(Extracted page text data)
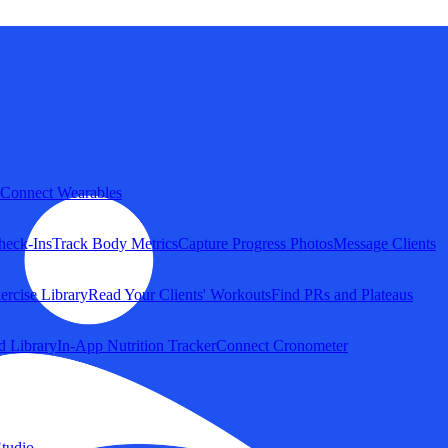
Connect Wearables
heck-Ins
Track Body Metrics
Capture Progress Photos
Message Clients
ercise Library
Read Your Clients' Workouts
Find PRs and Plateaus
d Library
In-App Nutrition Tracker
Connect Cronometer
tudio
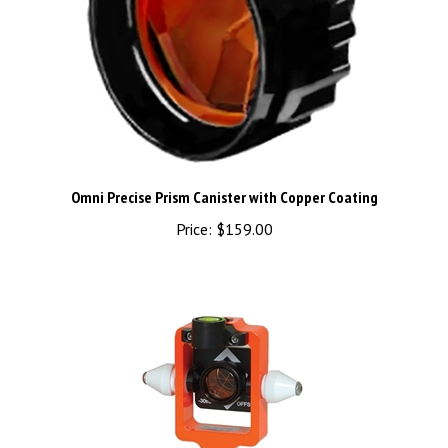
Omni Precise Prism Canister with Copper Coating
Price:
$159.00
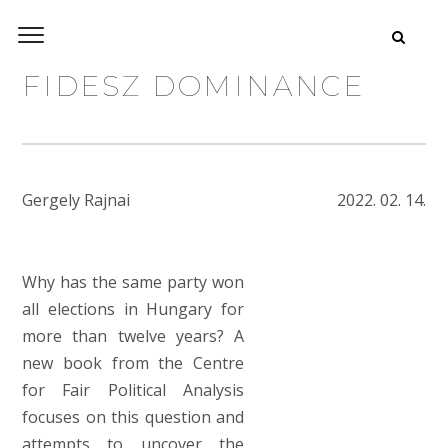
FIDESZ DOMINANCE
Gergely Rajnai
2022. 02. 14.
Why has
the same
party won
all elections in Hungary for
more than twelve years? A
new book from the Centre
for Fair Political Analysis
focuses on this question and
attempts to uncover the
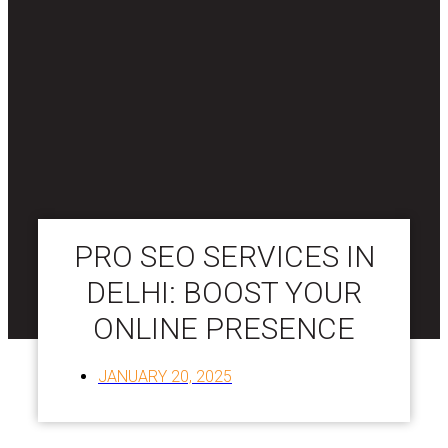
PRO SEO SERVICES IN
DELHI: BOOST YOUR
ONLINE PRESENCE
JANUARY 20, 2025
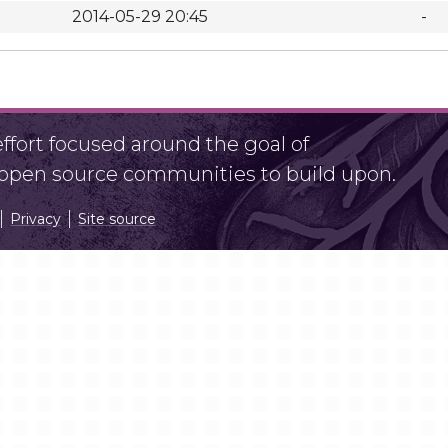
2014-05-29 20:45
-
fort focused around the goal of
r open source communities to build upon.
Privacy
Site source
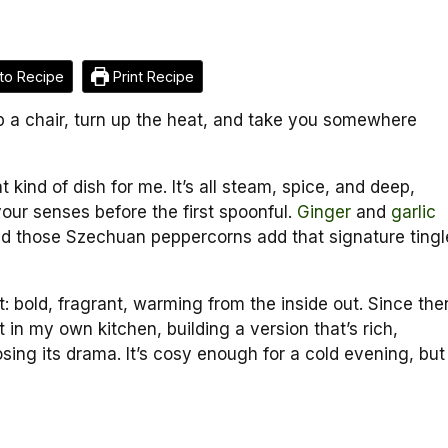
to Recipe
Print Recipe
p a chair, turn up the heat, and take you somewhere
t kind of dish for me. It’s all steam, spice, and deep,
your senses before the first spoonful.
Ginger
and
garlic
 and those Szechuan peppercorns add that signature tingl
d it: bold, fragrant, warming from the inside out. Since the
 in my own kitchen, building a version that’s rich,
osing its drama. It’s cosy enough for a cold evening, but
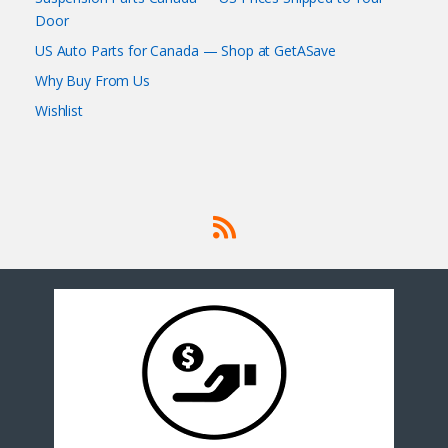
Door
US Auto Parts for Canada — Shop at GetASave
Why Buy From Us
Wishlist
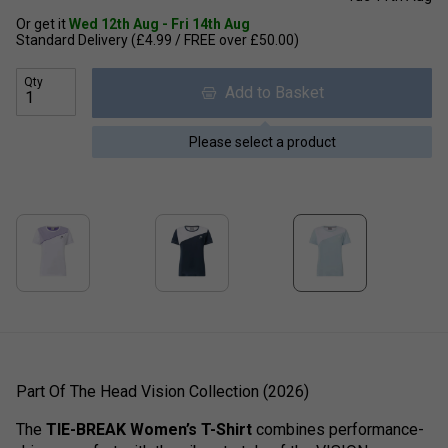
Or get it
Wed 12th Aug - Fri 14th Aug
Standard Delivery (£4.99 / FREE over £50.00)
Qty
Add to Basket
Please select a product
Part Of The Head Vision Collection (2026)
The
TIE-BREAK Women’s T-Shirt
combines performance-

§ What you need to do
Retype precisely, and only, the lines from the one holding "your senses before the first spoonful." through the final line of the data above, with the pictures omitted.

§ Result of the exercise
your senses before the first spoonful.
Ginger
and
garlic
 and those Szechuan peppercorns add that signature tingl
d it: bold, fragrant, warming from the inside out. Since the
 in my own kitchen, building a version that’s rich,
osing its drama. It’s cosy enough for a cold evening, but
Door
US Auto Parts for Canada — Shop at GetASave
Why Buy From Us
Wishlist
Or get it
Wed 12th Aug - Fri 14th Aug
Standard Delivery (£4.99 / FREE over £50.00)
Qty
Add to Basket
Please select a product
Part Of The Head Vision Collection (2026)
The
TIE-BREAK Women’s T-Shirt
combines performance-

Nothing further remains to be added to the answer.